In den vergangenen Tagen wurden bereits Stellungnahmen von Verbänden eingeholt, auch aus den Reihen der katholischen Kirche. Das Katholische Büro und das Zentralkomitee der Katholiken (ZdK) gaben dabei unterschiedliche Einschätzungen ab.
Ampel-Koalition will Transsexuellengesetz abschaffen
Und auch der Bund der Deutschen Katholischen Jugend (BDKJ) meldete sich zu Wort – mit einem sehr weitgehenden Vorstoß, der im Netz auch viel Kritik hervorrief.
Mit der Reform will die Ampel-Koalition das rund 40 Jahre alte Transsexuellengesetz abschaffen. Auch nach diesem Gesetz ist es bereits möglich, den Eintrag des eigenen Geschlechts ändern zu lassen.
Betroffene beschreiben dies allerdings als kompliziert und belastend: So müssen Menschen, die den Eintrag ändern wollen, zwei psychiatrische Gutachten einholen und dabei sehr intime Fragen beantworten.

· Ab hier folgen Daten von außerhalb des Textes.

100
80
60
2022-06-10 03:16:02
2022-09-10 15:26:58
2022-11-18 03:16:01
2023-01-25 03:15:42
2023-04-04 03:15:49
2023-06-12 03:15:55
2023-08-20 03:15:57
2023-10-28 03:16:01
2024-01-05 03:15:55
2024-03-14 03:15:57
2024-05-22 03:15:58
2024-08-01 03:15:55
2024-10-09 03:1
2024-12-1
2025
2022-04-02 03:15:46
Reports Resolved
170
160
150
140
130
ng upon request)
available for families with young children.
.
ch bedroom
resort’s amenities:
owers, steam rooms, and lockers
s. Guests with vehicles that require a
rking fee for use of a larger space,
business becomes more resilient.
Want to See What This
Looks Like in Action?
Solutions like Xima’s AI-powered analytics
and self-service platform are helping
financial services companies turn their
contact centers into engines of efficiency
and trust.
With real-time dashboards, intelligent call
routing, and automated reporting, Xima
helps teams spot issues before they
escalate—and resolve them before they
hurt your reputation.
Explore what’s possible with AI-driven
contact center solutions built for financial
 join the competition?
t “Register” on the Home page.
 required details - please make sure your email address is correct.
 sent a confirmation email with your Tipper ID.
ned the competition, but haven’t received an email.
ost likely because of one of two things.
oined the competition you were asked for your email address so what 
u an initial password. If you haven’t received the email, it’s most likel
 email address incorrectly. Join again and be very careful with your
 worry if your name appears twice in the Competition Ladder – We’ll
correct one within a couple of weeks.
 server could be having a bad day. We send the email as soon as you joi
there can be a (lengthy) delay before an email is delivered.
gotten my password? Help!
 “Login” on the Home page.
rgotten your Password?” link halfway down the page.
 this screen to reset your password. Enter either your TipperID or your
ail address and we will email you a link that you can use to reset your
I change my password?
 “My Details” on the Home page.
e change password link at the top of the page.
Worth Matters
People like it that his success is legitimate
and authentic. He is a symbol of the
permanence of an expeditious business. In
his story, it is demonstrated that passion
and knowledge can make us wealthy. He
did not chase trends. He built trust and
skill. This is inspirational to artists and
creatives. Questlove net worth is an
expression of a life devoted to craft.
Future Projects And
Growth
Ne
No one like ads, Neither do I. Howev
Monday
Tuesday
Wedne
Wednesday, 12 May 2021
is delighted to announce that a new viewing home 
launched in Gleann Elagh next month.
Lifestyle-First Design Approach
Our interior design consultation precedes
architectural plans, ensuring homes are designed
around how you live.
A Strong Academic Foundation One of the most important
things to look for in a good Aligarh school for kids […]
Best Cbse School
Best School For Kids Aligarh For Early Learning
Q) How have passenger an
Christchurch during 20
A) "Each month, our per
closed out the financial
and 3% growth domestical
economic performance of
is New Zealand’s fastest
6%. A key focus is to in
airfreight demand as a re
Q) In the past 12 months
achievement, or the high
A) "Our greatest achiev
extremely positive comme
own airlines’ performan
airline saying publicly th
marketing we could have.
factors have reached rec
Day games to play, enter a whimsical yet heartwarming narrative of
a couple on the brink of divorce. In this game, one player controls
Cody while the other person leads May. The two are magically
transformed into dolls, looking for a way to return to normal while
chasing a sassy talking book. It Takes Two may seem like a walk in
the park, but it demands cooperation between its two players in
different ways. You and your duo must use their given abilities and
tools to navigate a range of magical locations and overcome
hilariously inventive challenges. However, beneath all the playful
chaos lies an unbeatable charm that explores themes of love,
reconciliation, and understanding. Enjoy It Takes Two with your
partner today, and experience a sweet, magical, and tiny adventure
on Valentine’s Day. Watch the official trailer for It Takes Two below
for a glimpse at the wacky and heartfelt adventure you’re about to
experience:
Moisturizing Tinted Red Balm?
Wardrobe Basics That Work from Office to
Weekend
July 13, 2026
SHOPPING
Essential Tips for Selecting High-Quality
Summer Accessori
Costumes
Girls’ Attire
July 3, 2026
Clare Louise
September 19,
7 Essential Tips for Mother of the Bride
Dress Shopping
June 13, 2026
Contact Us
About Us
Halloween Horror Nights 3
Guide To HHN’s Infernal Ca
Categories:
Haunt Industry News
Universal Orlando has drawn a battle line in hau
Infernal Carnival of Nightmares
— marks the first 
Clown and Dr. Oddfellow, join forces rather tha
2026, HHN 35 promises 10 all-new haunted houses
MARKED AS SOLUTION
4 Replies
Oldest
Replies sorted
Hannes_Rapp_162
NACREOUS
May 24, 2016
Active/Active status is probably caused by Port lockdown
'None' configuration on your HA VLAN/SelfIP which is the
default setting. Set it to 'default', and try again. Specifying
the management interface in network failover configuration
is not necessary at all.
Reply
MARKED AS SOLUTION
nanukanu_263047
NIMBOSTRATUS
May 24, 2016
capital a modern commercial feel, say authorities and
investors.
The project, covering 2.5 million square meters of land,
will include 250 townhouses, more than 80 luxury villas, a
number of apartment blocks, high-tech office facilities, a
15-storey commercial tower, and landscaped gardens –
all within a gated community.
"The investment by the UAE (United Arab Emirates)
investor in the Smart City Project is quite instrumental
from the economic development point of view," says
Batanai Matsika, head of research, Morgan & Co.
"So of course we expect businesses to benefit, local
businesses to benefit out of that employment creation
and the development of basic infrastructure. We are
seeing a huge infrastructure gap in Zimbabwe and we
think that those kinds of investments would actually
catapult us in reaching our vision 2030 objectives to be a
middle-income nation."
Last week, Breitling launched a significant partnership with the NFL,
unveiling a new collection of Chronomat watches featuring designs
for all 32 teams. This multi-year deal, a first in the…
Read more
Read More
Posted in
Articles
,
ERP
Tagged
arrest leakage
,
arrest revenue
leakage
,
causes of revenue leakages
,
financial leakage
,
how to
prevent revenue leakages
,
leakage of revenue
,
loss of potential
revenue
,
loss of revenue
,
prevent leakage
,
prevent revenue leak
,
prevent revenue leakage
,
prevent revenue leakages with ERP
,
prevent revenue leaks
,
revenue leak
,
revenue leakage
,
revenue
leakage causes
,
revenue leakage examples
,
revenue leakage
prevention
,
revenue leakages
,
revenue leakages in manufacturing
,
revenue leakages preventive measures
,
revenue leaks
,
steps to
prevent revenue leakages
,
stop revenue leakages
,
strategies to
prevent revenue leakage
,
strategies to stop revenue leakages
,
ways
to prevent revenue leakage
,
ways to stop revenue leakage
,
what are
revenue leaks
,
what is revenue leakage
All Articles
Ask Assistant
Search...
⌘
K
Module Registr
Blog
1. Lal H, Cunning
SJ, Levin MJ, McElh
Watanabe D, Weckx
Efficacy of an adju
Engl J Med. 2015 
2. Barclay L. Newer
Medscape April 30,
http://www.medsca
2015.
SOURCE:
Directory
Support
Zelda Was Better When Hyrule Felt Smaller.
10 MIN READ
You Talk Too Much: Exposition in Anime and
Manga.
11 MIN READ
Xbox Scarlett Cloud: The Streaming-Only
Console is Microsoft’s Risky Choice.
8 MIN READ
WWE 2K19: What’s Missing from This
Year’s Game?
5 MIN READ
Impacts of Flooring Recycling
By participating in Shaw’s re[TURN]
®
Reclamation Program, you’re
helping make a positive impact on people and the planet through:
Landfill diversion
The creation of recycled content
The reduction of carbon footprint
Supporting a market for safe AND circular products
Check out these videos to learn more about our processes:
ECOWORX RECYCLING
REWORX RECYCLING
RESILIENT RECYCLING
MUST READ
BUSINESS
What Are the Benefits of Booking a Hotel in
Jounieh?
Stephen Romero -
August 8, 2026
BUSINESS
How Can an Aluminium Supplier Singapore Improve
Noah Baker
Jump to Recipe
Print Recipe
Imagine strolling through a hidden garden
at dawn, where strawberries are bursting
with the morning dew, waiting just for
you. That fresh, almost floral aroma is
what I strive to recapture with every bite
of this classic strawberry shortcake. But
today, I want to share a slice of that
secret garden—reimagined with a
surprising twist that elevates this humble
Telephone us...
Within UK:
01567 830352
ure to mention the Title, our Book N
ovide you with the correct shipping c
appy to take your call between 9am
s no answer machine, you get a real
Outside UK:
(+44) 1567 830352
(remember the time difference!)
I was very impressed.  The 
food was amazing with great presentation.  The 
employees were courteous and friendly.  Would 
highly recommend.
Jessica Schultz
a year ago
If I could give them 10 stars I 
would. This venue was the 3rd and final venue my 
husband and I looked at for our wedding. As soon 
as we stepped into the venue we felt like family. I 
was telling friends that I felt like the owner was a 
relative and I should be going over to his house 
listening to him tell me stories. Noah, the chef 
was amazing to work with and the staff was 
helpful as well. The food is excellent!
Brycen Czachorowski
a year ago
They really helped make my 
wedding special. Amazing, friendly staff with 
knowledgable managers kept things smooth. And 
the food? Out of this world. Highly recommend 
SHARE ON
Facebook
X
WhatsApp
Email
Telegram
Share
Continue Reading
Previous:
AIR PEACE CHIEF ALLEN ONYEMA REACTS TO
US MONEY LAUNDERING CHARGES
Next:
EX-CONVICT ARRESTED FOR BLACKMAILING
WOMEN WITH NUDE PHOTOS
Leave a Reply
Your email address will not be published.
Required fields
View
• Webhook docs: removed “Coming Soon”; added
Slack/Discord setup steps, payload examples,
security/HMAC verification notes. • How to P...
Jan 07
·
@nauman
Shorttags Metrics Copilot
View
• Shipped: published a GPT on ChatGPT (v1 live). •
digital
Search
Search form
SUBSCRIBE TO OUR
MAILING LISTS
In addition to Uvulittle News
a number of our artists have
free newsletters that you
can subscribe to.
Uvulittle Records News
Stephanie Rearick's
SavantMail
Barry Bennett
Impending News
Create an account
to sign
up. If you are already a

Geschlechtsidentität im Pass soll frei wählbar sein können
Ein Gericht entscheidet dann über die Änderung. Das Bundesverfassungsgericht hatte Teile dieser Praxis als verfassungswidrig eingestuft.
Künftig soll jede volljährige Person die Geschlechtsidentität im Pass frei wählen können und selbst zwischen den Einträgen "männlich", "weiblich", "divers" oder "ohne Angabe" entscheiden.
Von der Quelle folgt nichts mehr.